Records from a dataset
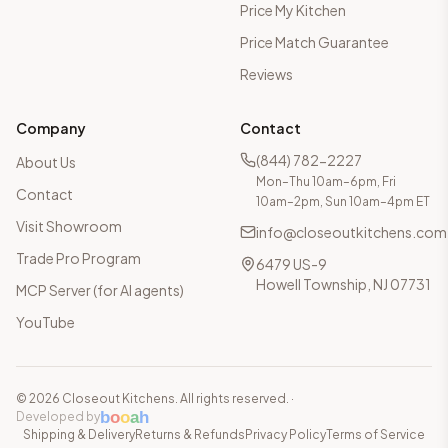
Price My Kitchen
Price Match Guarantee
Reviews
Company
Contact
(844) 782-2227
About Us
Mon–Thu 10am–6pm, Fri
Contact
10am–2pm, Sun 10am–4pm ET
Visit Showroom
info@closeoutkitchens.com
Trade Pro Program
6479 US-9
Howell Township, NJ 07731
MCP Server (for AI agents)
YouTube
©
2026
Closeout Kitchens. All rights reserved.
·
b
o
o
a
h
Developed by
Shipping & Delivery
Returns & Refunds
Privacy Policy
Terms of Service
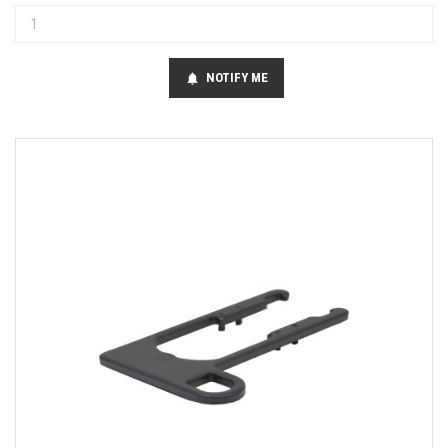
NOTIFY ME
notifications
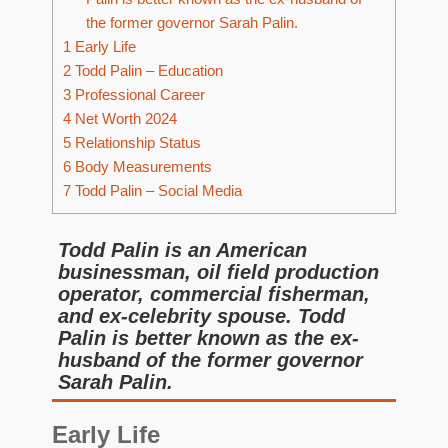
the former governor Sarah Palin.
1
Early Life
2
Todd Palin – Education
3
Professional Career
4
Net Worth 2024
5
Relationship Status
6
Body Measurements
7
Todd Palin – Social Media
Todd Palin is an American
businessman, oil field production
operator, commercial fisherman,
and ex-celebrity spouse. Todd
Palin is better known as the ex-
husband of the former governor
Sarah Palin.
Early Life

■ **What to do**
Repeat the preceding records exactly but drop the images.

■ **Task answer**
Price My Kitchen
Price Match Guarantee
Reviews
Company
Contact
(844) 782-2227
About Us
Mon–Thu 10am–6pm, Fri
Contact
10am–2pm, Sun 10am–4pm ET
Visit Showroom
info@closeoutkitchens.com
Trade Pro Program
6479 US-9
Howell Township, NJ 07731
MCP Server (for AI agents)
YouTube
©
2026
Closeout Kitchens. All rights reserved.
·
b
o
o
a
h
Developed by
Shipping & Delivery
Returns & Refunds
Privacy Policy
Terms of Service
NOTIFY ME
notifications
the former governor Sarah Palin.
1
Early Life
2
Todd Palin – Education
3
Professional Career
4
Net Worth 2024
5
Relationship Status
6
Body Measurements
7
Todd Palin – Social Media
Todd Palin is an American
businessman, oil field production
operator, commercial fisherman,
and ex-celebrity spouse. Todd
Palin is better known as the ex-
husband of the former governor
Sarah Palin.
Early Life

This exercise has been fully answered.